Before I went to Maxis to work on The Sims with Will Wright, I worked at Interval Research. I saw the research and work that Brenda Laurel was doing on games for girls, before Purple Moon spun off from Interval. I found it very interesting and enlightened, and hoped it would be successful. It's illuminating to compare the two approaches, and I think this article makes some great points by doing that.
Girls for Games try to appeal to girls directly, at the expense of appealing to boys, because they recognize that boys and girls are interested in different things. They did a lot of real market research, and went with what it said: they chose to eat the pink pill. Brenda Laurel says that "I agreed that whatever solution the research suggested, I'd go along with. Even if it meant shipping products in pink boxes." As a company, Purple Moon wasn't successful for economic reasons (bravely trying to take on the Barbie juggernaut); but I think it was a successful experiment that was well worth doing, and there's a lot to learn from it. Like "Microsoft Bob", there was some great thought and research that went into it, but the execution was flawed and it got a bad rep from the backlash to all the hype. (It could be said that The Sims is just Bob without the productivity apps.)

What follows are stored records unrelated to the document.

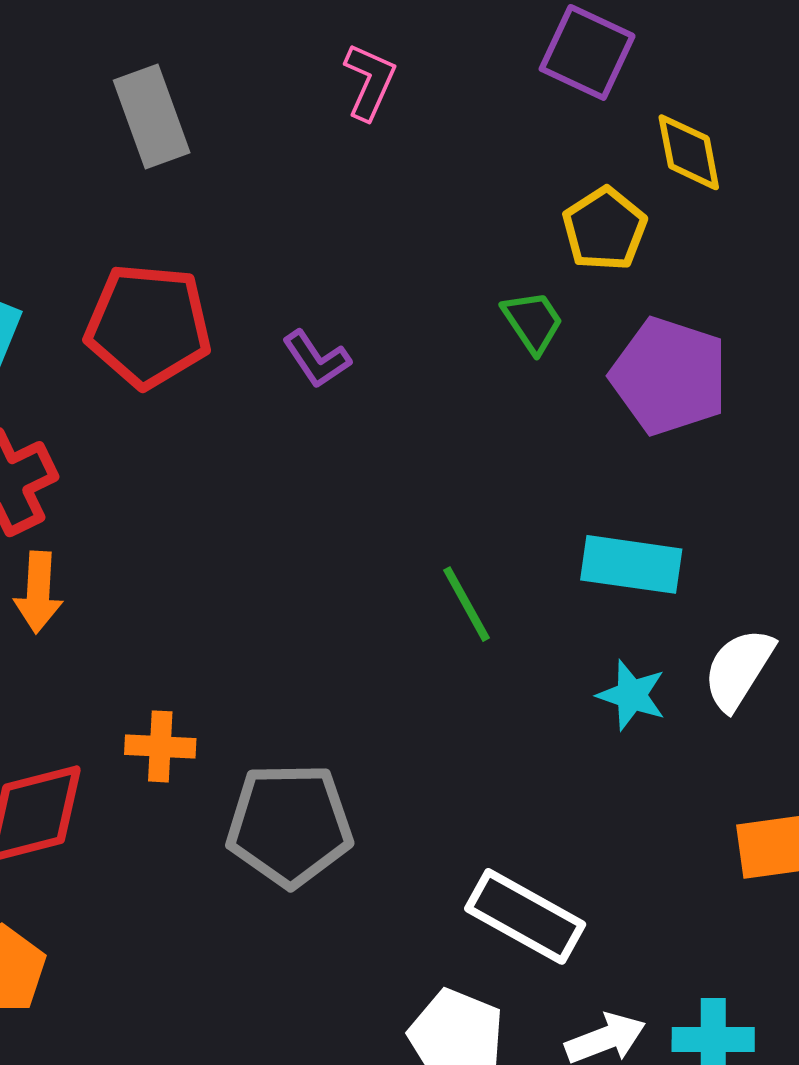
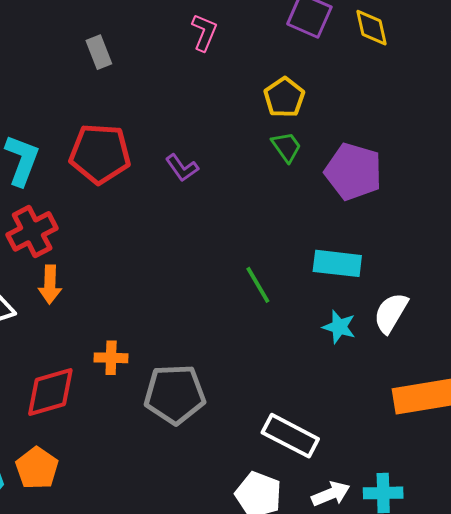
gray rectangle: (152, 117) -> (99, 52), size x0.7
yellow diamond: (689, 152) -> (372, 28), moved
yellow pentagon: (605, 229) -> (284, 97), moved

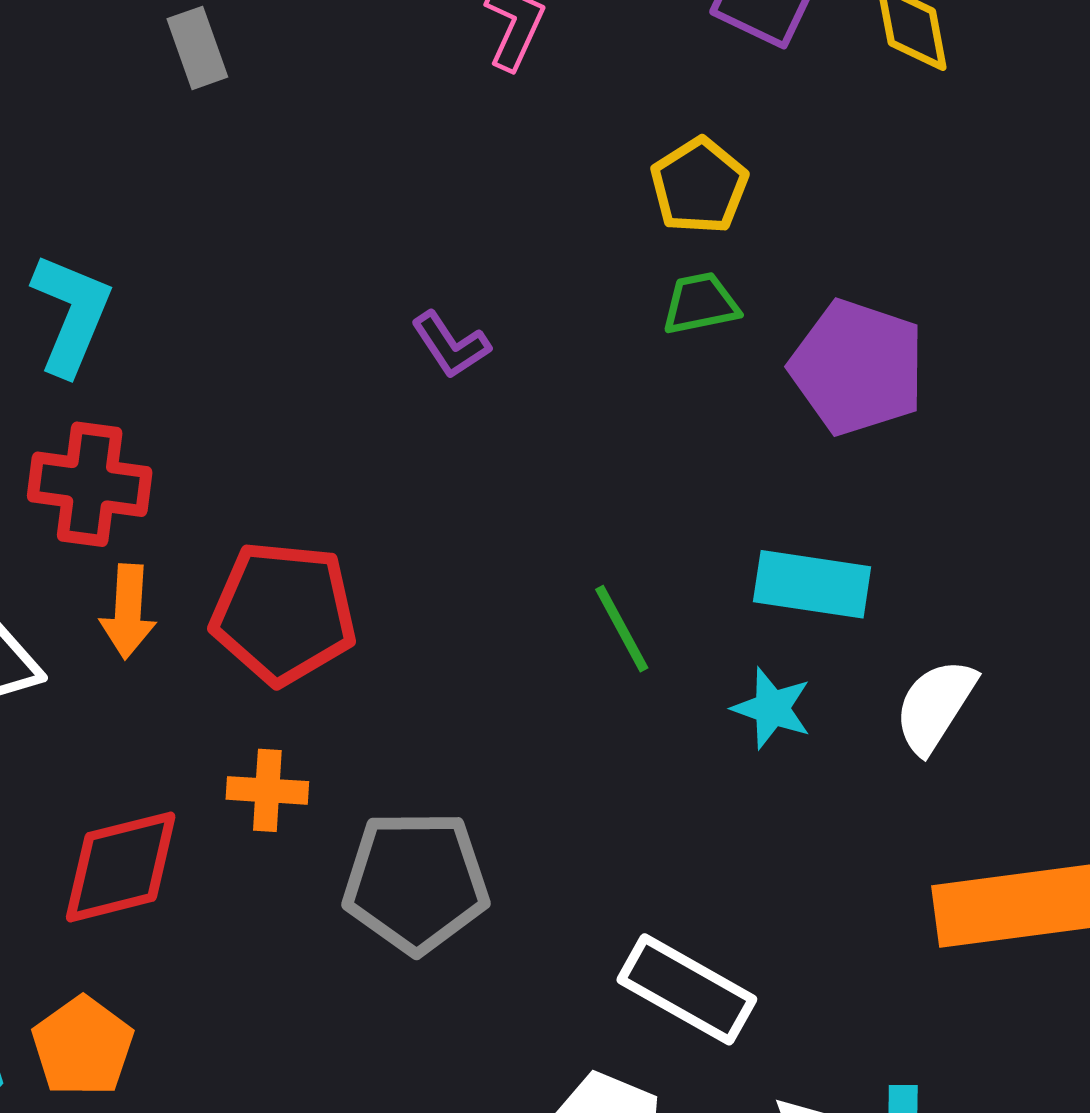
gray rectangle: (99, 52) -> (197, 48), moved
green trapezoid: (286, 147) -> (700, 303), turned -68
red pentagon: (100, 154) -> (284, 613), moved
red cross: (32, 231) -> (90, 484), turned 33
cyan star: (339, 327) -> (772, 708), moved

Maxis's "Sim" series of games doesn't self-consciously try to appeal to either sex, but consciously tries not to turn away anyone. Maxis designed The Sims in spite of what the focus groups said -- it wouldn't have been interesting nor would it have ever shipped if its design was based on market research. Focus groups told Maxis that boys didn't like the name "Dollhouse", but they didn't predict the importance of user created content.
Just the opposite: the focus groups thought the idea of a game with downloadable plug-ins was bad, because they wanted to get the whole game at once, and weren't interested in the idea of adding pieces to it incrementally; heaven forbid having to make new content yourself! They though Maxis should do all the work to make the game fun, not the players. But it turns out that players have made much more custom content for The Sims than Maxis originally produced! Go figure.

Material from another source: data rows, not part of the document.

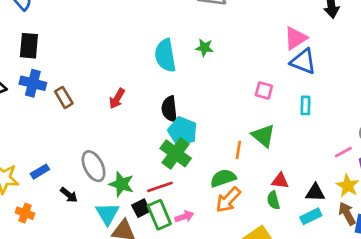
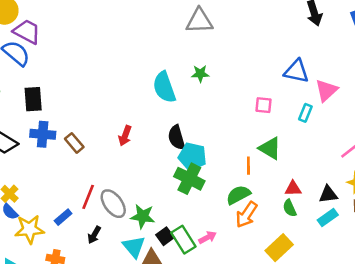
pink triangle: (296, 38) -> (326, 90), moved
cyan rectangle: (305, 105) -> (305, 113), turned 30
red line: (160, 187) -> (88, 197), moved, turned -40
black arrow: (69, 195) -> (94, 235), turned 90

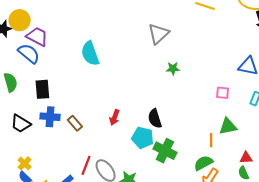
gray triangle: (199, 21) -> (159, 34), moved, turned -40
cyan semicircle: (164, 87) -> (90, 53), moved
green triangle: (270, 148) -> (228, 126), turned -42
cyan pentagon: (192, 157) -> (143, 138), moved

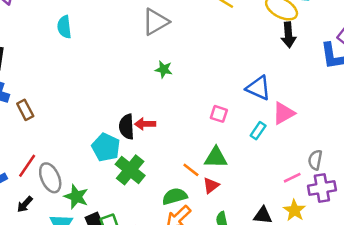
cyan semicircle: (90, 53) -> (64, 27), size x0.7
red arrow: (114, 117) -> (145, 124), moved, turned 56
orange line: (211, 140) -> (191, 170), turned -64
red triangle: (246, 158) -> (211, 185), moved, turned -48

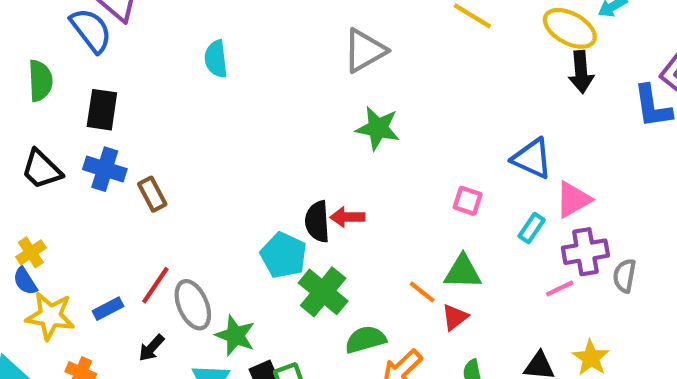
green star: (164, 69) -> (378, 128), size x1.5
pink line: (292, 178) -> (560, 288), moved
purple cross: (322, 188) -> (585, 252), moved
green semicircle: (175, 196) -> (365, 339), moved

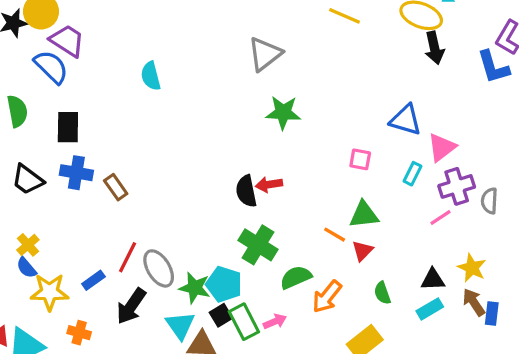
cyan pentagon: (284, 255) -> (224, 284), moved
black arrow: (151, 348) -> (131, 306), size x1.6

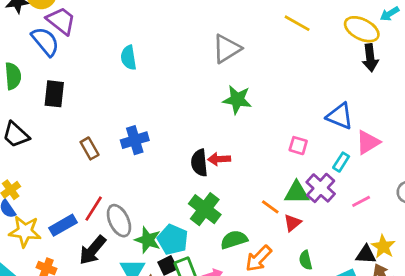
blue cross: (76, 173) -> (135, 140), moved, turned -32
purple cross: (457, 186) -> (321, 188), moved, turned -36
blue rectangle: (93, 280) -> (63, 225), size x1.4
black triangle: (433, 280) -> (366, 255), moved

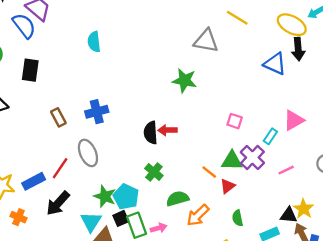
gray triangle: (227, 49) -> (206, 41), moved, turned 40
blue triangle: (340, 116) -> (275, 64), moved
green cross: (205, 209) -> (154, 172), size x0.7
gray ellipse: (119, 221) -> (88, 153), moved

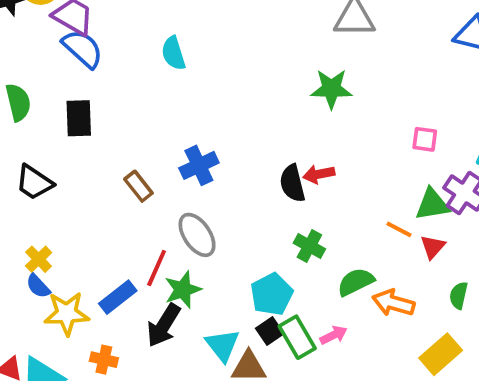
blue semicircle: (24, 26) -> (83, 49), moved
green star: (105, 196) -> (183, 290), moved, turned -30
cyan pentagon: (126, 197) -> (272, 294), turned 30
orange arrow: (198, 215) -> (393, 303), turned 70
green semicircle: (238, 218) -> (459, 295), turned 35

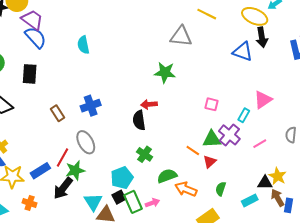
red arrow: (319, 174) -> (149, 104), moved

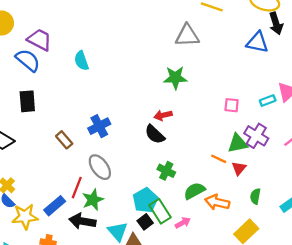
purple trapezoid: (32, 20) -> (40, 40), moved
cyan rectangle: (244, 115) -> (268, 101), moved, turned 48
black semicircle: (139, 120) -> (155, 134), turned -30
black arrow: (63, 188) -> (82, 221), turned 70
green rectangle: (133, 202) -> (160, 211), moved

Market research and focus groups are a double edged sword, and no substitute for the good design of a visionary like Will Wright and the other designers (many of them women) at Maxis. Ordinary users that you get in a focus group can't articulate what they want, nor can they say what would make a good game. They can usually tell you if something sucks, but even then they're sometimes wrong, since the focus groups hated The Sims. But focus groups simply aren't qualified to tell you what shade of pink to color the box in order to make the product successful, let alone how to design a good game.

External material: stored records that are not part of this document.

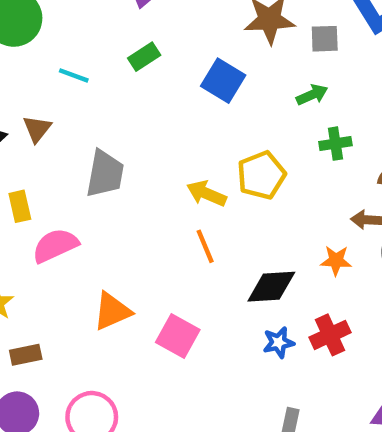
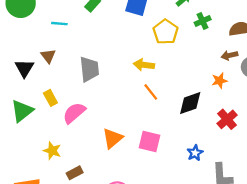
yellow pentagon: (261, 175) -> (165, 32), moved
blue star: (279, 343) -> (195, 153), moved

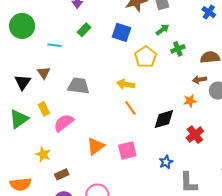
gray trapezoid: (89, 69) -> (78, 86), turned -80
pink square: (150, 142) -> (127, 151), turned -30

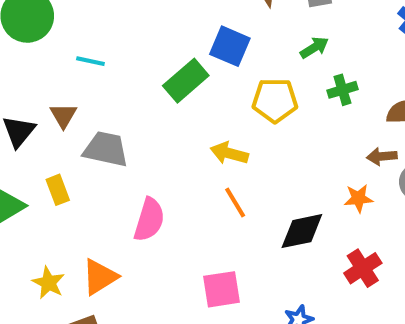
green rectangle: (84, 30) -> (186, 81), moved, size x1.5
yellow pentagon: (146, 57) -> (275, 100), turned 30
gray trapezoid: (78, 86) -> (106, 149), moved
pink semicircle: (64, 123) -> (149, 220), moved, turned 140
orange triangle: (96, 146) -> (100, 277), moved

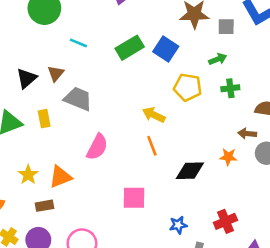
green rectangle: (186, 81) -> (130, 48), moved
red cross: (363, 268) -> (225, 221), moved

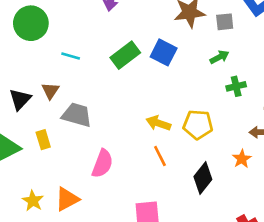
yellow pentagon: (188, 87) -> (198, 125), moved
orange star: (228, 157) -> (242, 159), turned -30
black diamond: (190, 171) -> (203, 178), turned -44

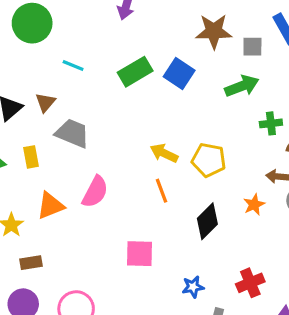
green arrow: (219, 57) -> (242, 86), size x1.5
green cross: (236, 86) -> (271, 123), moved
orange triangle: (67, 199) -> (51, 206), moved

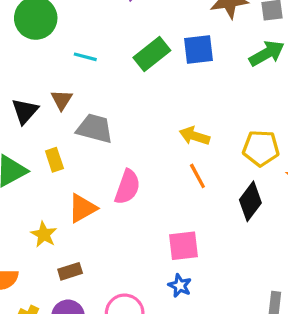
blue square: (179, 73) -> (199, 49), turned -32
yellow pentagon: (209, 160) -> (261, 148), moved
blue star: (193, 287) -> (180, 286), moved, turned -30

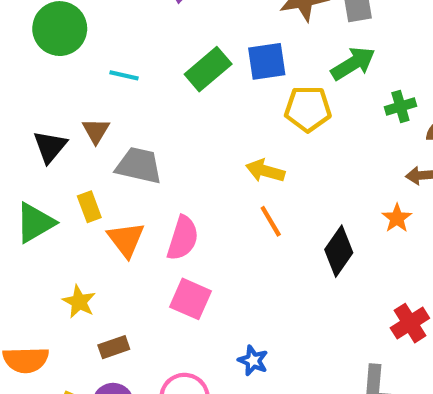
yellow pentagon: (261, 148) -> (308, 109), moved
orange triangle: (82, 208) -> (126, 239), moved, turned -36
pink square: (183, 246) -> (190, 299), moved, turned 32

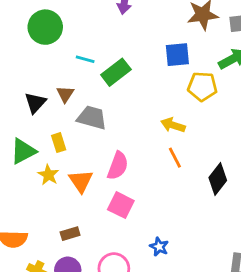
green rectangle: (208, 69) -> (116, 72), moved
orange triangle: (126, 239) -> (81, 181), moved
yellow star: (79, 302) -> (48, 175), moved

Most game companies simply design games for boys, by boys, about boys, without even thinking about it. Jenkens makes the point that "We were told, for example, that no one designed games specifically for boys. I would suggest that the release of a major piece of hardware known as the game boy, suggests that the industry did identify its products along gender lines."
He makes another great point that I agree with: "I have spoken to Will Wright and others at Maxis and I am reasonably convinced that they were not directly modeling their game on the Girls Game movement products. Rather the decisions they made came out of a context where there were more female designers and more highly ranked female designers than I have seen at any other mainstream game studio. In such a context, even if there is no conscious goal of expanding the female market, the unconscious decisions made by men and women working together is likely to produce a product that is very different from one where the intuitive decisions were made by an all or predominantly male team of designers. Not surprisingly, then, The Sims has proven to be highly successful in attracting female players while at the same time, the product has expanded the range of play experiences available to boys."
The solution is to hire more women as game designers and programmers. But what disgusts me is how many male game developers who tow that line are actually sexist pigs, and only say that because they want more women around to hit on at work and at game developer conferences. I am convinced of this because of the knowing wink, nod and snicker that usually accompanies the statement "I wish there were more women in this industry" from one guy to another. It's tough being the only female in such a hostile environment. So instead of just one token female designer, game companies need to hire enough females to keep those horn dogs in line, and most importantly fire all the sexist pigs (no matter what sex they are).